Masao, a boy slightly older than him, sat next to him on the roof one day, watching the same pup. He had a round face and dirt always under his nails.

"Why do you always watch and draw?" Masao asked.

Torao blinked. "Because I want to understand how they move."

Masao grunted. "They just do. It's instinct."

"Exactly." Torao's voice was calm. "But instinct is built. Encoded. Passed down. If I can trace it, I can learn from it."

Masao gave him a look. "You talk like you're old."

Torao smiled faintly. "Maybe I am."

---

His first notebook was a collection of scrap pages folded into a cloth pouch. He drew the pups in detail: muscles, paws, ears, tails. He noted patterns. Which pups moved first when danger appeared. Which ones always knew when food was coming. Which ones slept with one eye open.

He compared them to the children. There were similarities.

And there were not.

The dogs moved with purpose even in play. Not because they were taught, but because something deeper compelled them. Something beneath thought. Torao knew it well.

Instinct, after all, was programming. Just low-resolution code.
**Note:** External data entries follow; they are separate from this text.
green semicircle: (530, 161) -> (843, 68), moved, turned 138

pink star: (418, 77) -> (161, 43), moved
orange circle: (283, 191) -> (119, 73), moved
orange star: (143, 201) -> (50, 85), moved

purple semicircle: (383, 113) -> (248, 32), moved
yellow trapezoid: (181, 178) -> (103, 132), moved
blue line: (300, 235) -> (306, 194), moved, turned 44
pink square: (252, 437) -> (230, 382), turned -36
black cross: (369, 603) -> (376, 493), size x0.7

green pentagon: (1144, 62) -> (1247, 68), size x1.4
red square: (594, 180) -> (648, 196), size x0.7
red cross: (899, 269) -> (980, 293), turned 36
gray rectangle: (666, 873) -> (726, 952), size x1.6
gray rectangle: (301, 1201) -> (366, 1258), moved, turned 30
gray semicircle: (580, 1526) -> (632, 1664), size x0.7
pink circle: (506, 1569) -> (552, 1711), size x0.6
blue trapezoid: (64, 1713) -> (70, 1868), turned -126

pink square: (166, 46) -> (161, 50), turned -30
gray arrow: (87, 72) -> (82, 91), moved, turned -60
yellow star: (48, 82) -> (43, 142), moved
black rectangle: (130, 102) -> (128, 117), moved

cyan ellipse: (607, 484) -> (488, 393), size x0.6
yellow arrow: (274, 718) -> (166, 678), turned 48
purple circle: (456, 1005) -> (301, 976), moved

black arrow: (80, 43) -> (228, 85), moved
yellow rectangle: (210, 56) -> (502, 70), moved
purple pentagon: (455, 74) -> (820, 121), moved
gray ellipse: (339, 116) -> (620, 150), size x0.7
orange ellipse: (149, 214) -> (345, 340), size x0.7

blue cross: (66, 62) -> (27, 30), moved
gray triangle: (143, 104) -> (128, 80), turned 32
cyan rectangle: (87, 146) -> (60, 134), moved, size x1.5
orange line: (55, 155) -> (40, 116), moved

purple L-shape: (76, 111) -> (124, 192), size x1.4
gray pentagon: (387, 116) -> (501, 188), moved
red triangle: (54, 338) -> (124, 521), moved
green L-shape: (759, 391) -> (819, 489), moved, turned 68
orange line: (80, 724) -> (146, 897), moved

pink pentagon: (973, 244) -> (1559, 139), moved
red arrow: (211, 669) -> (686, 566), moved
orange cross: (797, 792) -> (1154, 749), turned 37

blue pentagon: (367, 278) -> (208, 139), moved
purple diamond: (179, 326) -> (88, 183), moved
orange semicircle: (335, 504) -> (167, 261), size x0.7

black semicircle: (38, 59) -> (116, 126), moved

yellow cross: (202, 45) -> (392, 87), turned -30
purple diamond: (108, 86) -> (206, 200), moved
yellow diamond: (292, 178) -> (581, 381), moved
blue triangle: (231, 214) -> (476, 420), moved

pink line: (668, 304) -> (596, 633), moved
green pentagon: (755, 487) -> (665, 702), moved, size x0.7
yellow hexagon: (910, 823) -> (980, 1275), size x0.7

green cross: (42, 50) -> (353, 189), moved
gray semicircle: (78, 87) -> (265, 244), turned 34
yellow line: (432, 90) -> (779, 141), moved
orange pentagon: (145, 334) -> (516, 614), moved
He began to suspect that instinct wasn't just in the muscles.

It was something structural. Engineered.

And if nature could write it, so could he.

---

He spent his days surrounded by the Inuzuka—loud, expressive, fiercely bonded to their ninken. His mother, Kana, was sharp-tongued and dependable. She had two hounds and a reputation for leading patrols near the border. His father, Takuma, was quieter, with calloused hands and a steady, grounding presence. He repaired homes and trained hounds in his spare time.

Torao was born to them, and while neither had expected a child so odd, so focused, they accepted him with a kind of grudging fondness.

He was proud to be Inuzuka. But he didn't imitate the dogs.

He studied them.

He respected their structure, not their spirit.

It caused tension. A boy named Jinta once said he was trying to "act above the pack."

Torao only shrugged. "I'm just not trying to be the pack."

Kana noticed. One night, while feeding the hounds, she looked at him from across the courtyard.

"You don't have to be like them to be one of us," she said.

He paused, then nodded. "I know. But thank you."

Torao had no jutsu. But he had paper. He had memory. He had questions—about chakra. How did it shape the beasts around him? Did it amplify their instincts, refine them, or overwrite them entirely? What part of a creature's structure did chakra cradle, and what did it leave untouched? These weren't answers he could find yet, but the questions were beginning to take shape.